**EXERCISE PROMPT**
The listing below should be printed exactly, though its pictures must not be.

**INFORMATION SUPPLIED**
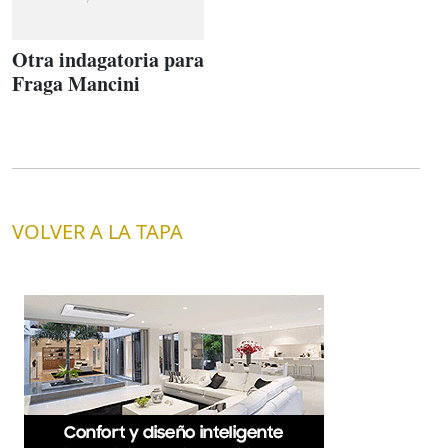
Otra indagatoria para
Fraga Mancini
VOLVER A LA TAPA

**WRITTEN RESPONSE**
Otra indagatoria para
Fraga Mancini
VOLVER A LA TAPA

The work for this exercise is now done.